How is Amazon doing on those measures so far? Horribly. Those warehouse jobs offer low wages, little job stability (bolstered by the fact that many of the jobs are seasonal or subcontracted rather than full time), and meanwhile the guy who runs Amazon is one of world’s richest humans. Amazon is in fact the embodiment of every bad trend in the workplace. If we are to make the prototypical job of the future something less than dystopic, we have a lot of work to do.

So, to get to the fucking point of all this: The only realistic way for the future of work not to suck is through the power of organized labor. Either Amazon warehouse workers will organize and unionize and assert their (considerable, latent) collective power to raise their own wages and improve their working conditions, or the future of work will continue to be just as bleak as the present. Let me state this in an even clearer way: There is nothing—NOTHING—more important for American unions to do right now than to unionize Amazon warehouse workers. Unions in America represent a paltry 7% or so of private sector workers, which is a “Prime” (heh) reason why we have the problems that we have in the first place. Power in the workplace has shifted drastically to the side of corporations and away from you, the human. If we ever want to stem inequality, we need unions to get stronger. And if unions ever want to get stronger, they need to move into where the economy is going, rather than spending all their time wallowing in the jobs of the past. Where is the economy going? Into the Amazon warehouse. And do our nation’s most powerful unions have a comprehensive plan to organize all of these workers, thereby saving both the workers and the unions themselves?
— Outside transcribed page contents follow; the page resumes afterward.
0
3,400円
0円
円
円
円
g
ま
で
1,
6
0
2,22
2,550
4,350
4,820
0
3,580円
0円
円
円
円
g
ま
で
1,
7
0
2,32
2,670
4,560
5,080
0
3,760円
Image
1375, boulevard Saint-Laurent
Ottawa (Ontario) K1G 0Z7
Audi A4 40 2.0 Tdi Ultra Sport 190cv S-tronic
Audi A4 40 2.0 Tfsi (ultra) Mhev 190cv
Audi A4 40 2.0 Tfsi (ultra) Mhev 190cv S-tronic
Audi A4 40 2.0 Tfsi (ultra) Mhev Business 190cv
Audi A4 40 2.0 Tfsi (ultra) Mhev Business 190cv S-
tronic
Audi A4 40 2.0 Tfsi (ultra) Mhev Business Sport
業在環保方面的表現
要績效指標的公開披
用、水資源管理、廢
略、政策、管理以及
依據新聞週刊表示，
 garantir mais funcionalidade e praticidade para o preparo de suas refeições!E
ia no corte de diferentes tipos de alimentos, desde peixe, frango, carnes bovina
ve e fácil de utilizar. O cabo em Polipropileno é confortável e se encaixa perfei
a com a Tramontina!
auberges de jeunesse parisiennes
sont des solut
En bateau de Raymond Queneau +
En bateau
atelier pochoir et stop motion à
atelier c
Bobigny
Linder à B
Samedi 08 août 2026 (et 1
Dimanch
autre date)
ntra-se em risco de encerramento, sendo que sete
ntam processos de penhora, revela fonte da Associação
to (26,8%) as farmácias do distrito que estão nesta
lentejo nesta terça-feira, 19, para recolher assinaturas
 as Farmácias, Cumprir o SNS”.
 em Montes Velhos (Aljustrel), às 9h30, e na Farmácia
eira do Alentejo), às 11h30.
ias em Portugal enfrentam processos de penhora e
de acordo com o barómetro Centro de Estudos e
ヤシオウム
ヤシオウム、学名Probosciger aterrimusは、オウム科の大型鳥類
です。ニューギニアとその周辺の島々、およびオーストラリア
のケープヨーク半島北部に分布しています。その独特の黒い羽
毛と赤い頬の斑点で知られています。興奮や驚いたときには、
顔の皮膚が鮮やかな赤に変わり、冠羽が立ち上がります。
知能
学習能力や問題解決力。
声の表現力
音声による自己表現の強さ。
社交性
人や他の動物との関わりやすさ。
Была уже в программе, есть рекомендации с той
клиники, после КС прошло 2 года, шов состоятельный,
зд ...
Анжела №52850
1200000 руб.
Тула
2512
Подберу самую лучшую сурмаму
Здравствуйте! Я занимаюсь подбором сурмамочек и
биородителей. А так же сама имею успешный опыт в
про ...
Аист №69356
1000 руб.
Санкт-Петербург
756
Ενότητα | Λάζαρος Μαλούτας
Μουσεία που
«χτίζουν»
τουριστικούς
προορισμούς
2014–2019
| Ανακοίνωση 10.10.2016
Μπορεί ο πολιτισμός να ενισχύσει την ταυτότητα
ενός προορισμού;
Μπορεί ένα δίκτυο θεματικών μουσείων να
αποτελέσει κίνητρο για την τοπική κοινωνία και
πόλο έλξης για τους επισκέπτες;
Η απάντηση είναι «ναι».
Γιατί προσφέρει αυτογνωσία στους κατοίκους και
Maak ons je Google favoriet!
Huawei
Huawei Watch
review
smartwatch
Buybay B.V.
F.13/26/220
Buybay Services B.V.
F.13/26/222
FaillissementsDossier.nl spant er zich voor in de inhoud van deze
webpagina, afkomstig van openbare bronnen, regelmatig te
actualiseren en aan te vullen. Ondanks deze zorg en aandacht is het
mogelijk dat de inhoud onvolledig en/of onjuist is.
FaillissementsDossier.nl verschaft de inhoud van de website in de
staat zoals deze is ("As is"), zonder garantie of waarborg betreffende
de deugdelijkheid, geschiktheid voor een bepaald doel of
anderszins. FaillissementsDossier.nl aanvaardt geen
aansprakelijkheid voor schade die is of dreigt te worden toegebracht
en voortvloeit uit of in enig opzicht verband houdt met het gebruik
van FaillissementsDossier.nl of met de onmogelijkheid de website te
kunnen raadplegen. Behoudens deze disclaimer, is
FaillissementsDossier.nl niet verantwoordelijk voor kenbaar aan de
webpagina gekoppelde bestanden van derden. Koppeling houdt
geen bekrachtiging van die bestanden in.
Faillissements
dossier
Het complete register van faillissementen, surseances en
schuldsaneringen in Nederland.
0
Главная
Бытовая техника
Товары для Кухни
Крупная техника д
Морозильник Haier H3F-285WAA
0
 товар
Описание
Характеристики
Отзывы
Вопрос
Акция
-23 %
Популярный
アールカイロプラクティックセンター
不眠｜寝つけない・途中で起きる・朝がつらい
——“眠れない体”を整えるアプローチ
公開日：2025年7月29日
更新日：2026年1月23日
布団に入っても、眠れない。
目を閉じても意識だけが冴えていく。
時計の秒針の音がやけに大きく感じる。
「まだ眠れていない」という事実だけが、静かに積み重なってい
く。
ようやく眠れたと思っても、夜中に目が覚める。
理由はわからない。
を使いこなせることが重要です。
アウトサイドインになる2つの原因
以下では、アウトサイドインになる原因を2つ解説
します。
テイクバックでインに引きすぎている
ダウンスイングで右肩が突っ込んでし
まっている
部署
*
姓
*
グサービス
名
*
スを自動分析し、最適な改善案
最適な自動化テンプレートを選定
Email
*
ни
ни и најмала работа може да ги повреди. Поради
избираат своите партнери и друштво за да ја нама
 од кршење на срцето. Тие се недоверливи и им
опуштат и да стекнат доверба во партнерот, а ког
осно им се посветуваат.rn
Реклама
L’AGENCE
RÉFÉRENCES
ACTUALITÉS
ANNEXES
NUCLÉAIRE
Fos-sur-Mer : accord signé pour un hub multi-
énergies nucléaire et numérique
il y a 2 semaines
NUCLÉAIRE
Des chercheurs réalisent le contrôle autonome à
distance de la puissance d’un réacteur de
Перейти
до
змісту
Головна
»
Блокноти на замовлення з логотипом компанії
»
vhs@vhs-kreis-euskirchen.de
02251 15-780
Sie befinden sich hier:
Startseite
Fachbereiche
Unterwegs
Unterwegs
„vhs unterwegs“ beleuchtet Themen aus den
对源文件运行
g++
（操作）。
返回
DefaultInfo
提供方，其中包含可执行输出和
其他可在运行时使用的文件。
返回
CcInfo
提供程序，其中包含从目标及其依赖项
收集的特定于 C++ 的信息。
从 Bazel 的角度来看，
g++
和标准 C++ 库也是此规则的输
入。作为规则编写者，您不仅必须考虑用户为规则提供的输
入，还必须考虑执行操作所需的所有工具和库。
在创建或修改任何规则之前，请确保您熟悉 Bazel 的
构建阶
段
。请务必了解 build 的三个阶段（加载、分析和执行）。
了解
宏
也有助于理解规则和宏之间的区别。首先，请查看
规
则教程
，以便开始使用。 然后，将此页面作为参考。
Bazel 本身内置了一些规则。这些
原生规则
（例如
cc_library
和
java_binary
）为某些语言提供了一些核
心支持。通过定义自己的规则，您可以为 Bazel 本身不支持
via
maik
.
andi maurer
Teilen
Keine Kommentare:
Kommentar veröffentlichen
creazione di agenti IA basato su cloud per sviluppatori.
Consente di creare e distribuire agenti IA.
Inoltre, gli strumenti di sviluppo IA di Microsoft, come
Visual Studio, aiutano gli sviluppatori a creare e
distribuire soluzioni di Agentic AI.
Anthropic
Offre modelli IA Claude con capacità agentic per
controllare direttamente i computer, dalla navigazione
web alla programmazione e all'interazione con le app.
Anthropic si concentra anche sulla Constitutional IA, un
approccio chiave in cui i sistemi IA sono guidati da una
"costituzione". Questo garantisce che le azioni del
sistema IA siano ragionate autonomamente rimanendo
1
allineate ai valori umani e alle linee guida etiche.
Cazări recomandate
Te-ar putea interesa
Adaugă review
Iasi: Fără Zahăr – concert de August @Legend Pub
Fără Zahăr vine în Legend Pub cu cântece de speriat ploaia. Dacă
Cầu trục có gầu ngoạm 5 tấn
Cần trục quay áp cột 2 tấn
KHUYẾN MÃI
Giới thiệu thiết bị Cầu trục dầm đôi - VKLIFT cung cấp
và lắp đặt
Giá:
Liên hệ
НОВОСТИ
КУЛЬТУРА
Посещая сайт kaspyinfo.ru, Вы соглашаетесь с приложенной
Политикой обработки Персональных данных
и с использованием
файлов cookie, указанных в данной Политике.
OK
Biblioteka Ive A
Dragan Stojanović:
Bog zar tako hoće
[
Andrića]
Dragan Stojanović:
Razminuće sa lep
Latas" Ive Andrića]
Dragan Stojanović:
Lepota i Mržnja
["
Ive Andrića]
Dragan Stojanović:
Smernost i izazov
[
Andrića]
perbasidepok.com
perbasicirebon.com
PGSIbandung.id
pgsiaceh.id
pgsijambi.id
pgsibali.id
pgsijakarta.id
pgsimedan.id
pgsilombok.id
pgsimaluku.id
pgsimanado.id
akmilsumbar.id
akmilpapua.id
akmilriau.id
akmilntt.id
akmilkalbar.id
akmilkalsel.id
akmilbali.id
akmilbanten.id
Not at all. Not even a bit.

There have been sporadic and largely unsuccessful attempts to unionize certain Amazon locations here and there, but absolutely nothing on the scale of what is needed. What is needed? Tens of millions of dollars, dozens and dozens of professional union organizers working exclusively on this, and a multi-year funding commitment. It’s not that the big unions can’t afford such large-scale commitments; they just haven’t decided to do it. And the longer they wait, the more entrenched the current system becomes, the more entrenched inequality and precariousness in the workplace becomes, the more entrenched Amazon’s corporate political and economic and cultural power becomes, and the more certain it becomes that all of the bad trends that are obvious to us all right now will continue because nobody is putting in the effort to reverse them in a systematic way.

Tens of thousands of Amazon workers across America cannot organize themselves and spontaneously collectively bargain with one of the world’s most powerful companies. That’s not realistic. But the people sweating with tired feet in unstable warehouse jobs are capable of understanding that they can get a raise and a better job if they come together. That’s just common sense. It is the job of the union world to help them get there. It is going to take a lot of money. But not spending that money now will prove to be a very, very bad mistake. This is one of those urgent strategic decisions that labor unions either will or won’t fuck up. I guess we can meet back here in a few years to see which one was the case.

Organize the Amazon warehouse workers. Make the future better. We could all be working in a warehouse sooner than you think.

Update: An Amazon spokesperson responded to this piece with an email saying that “Amazon employees receive highly competitive wages with regular pay increases and bonuses,” and that “Throughout the year on average, nearly 90 percent of associates across the company’s US fulfillment network are regular, full-time employees. These individuals work in innovative, state-of-the-art facilities with climate control and advanced technology.” Asked about unions specifically, the spokesperson said “we respect the individual rights of our associates and have an open-door policy that encourages associates to bring their comments, questions and concerns directly to their management teams. We firmly believe this direct connection is the most effective way to understand and respond to the needs of our workforce.” Amazon declined a request to be interviewed about unions in their workplace.